> [ASSIGNMENT]: Omit the images and return the remaining entries unchanged.

[Saved entries]

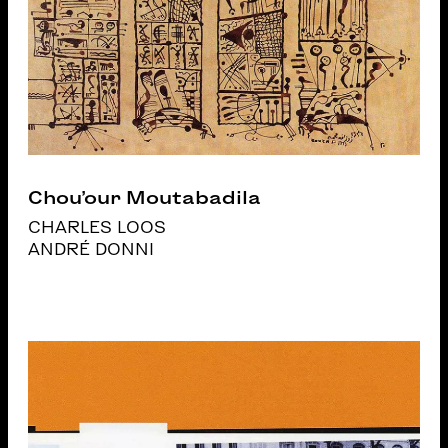
Chou’our Moutabadila
CHARLES LOOS
ANDRÉ DONNI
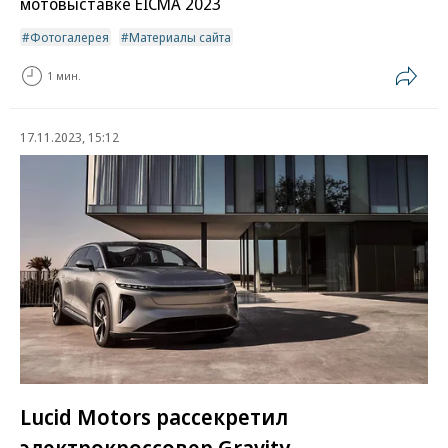
мотовыставке EICMA 2023
Фотогалерея
Материалы сайта
1 мин.
17.11.2023, 15:12
Lucid Motors рассекретил
электрокроссовер Gravity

> [RESPONSE AREA]:
Chou’our Moutabadila
CHARLES LOOS
ANDRÉ DONNI
мотовыставке EICMA 2023
Фотогалерея
Материалы сайта
1 мин.
17.11.2023, 15:12
Lucid Motors рассекретил
электрокроссовер Gravity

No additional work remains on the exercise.